=== Exercise details ===
Which lines below contain "after"? Copy every one of them.

=== Records for the exercise ===
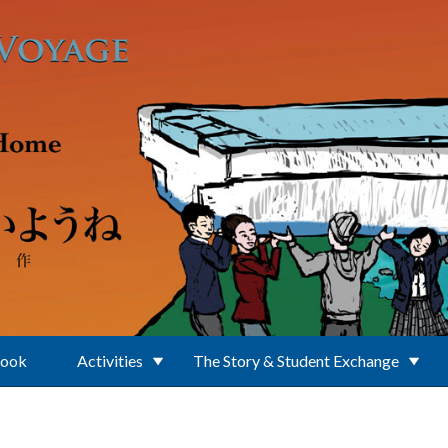
Book
Activities
The Story & Student Exchange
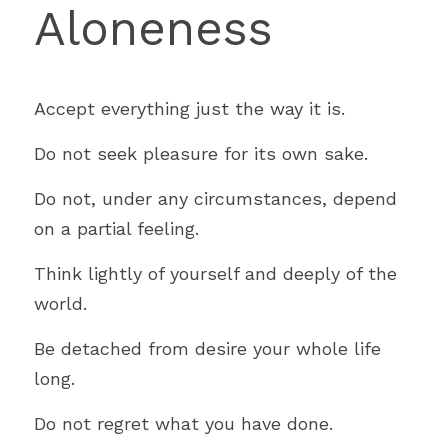
Aloneness
Accept everything just the way it is.
Do not seek pleasure for its own sake.
Do not, under any circumstances, depend 
on a partial feeling.
Think lightly of yourself and deeply of the 
world.
Be detached from desire your whole life 
long.
Do not regret what you have done.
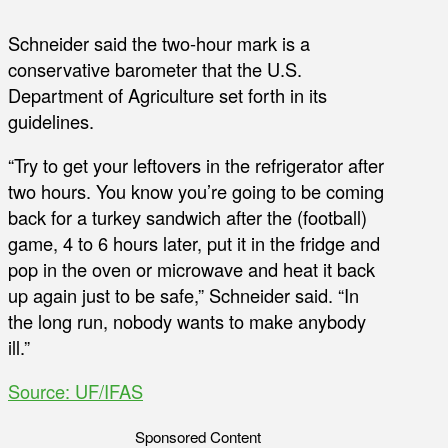
Schneider said the two-hour mark is a
conservative barometer that the U.S.
Department of Agriculture set forth in its
guidelines.
“Try to get your leftovers in the refrigerator after
two hours. You know you’re going to be coming
back for a turkey sandwich after the (football)
game, 4 to 6 hours later, put it in the fridge and
pop in the oven or microwave and heat it back
up again just to be safe,” Schneider said. “In
the long run, nobody wants to make anybody
ill.”
Source: UF/IFAS
Sponsored Content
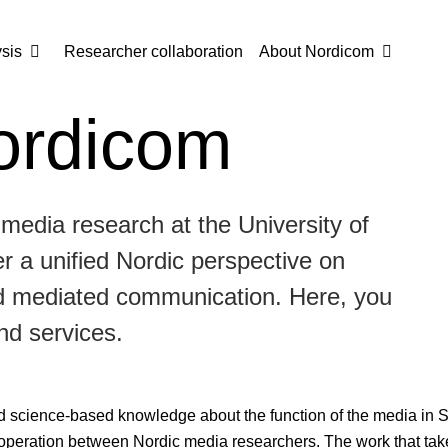
sis
Researcher collaboration
About Nordicom
ordicom
 media research at the University of
 a unified Nordic perspective on
nd mediated communication. Here, you
nd services.
d science-based knowledge about the function of the media in 
operation between Nordic media researchers. The work that take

=== Task output ===
“Try to get your leftovers in the refrigerator after
back for a turkey sandwich after the (football)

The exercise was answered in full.